**Required action**
Work out how many lines in this listing hold the word "getting", and give the number with nothing added.
************
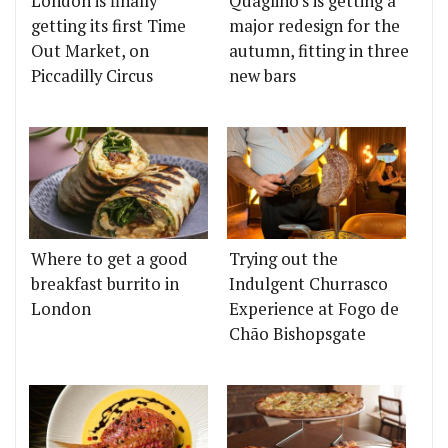
London is finally
Quaglino's is getting a
getting its first Time
major redesign for the
Out Market, on
autumn, fitting in three
Piccadilly Circus
new bars
Where to get a good
Trying out the
breakfast burrito in
Indulgent Churrasco
London
Experience at Fogo de
Chão Bishopsgate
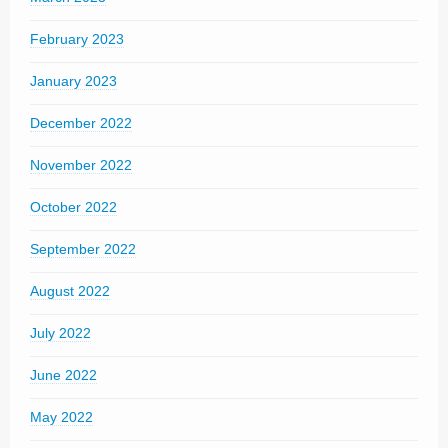
February 2023
January 2023
December 2022
November 2022
October 2022
September 2022
August 2022
July 2022
June 2022
May 2022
************
**Answer box**
2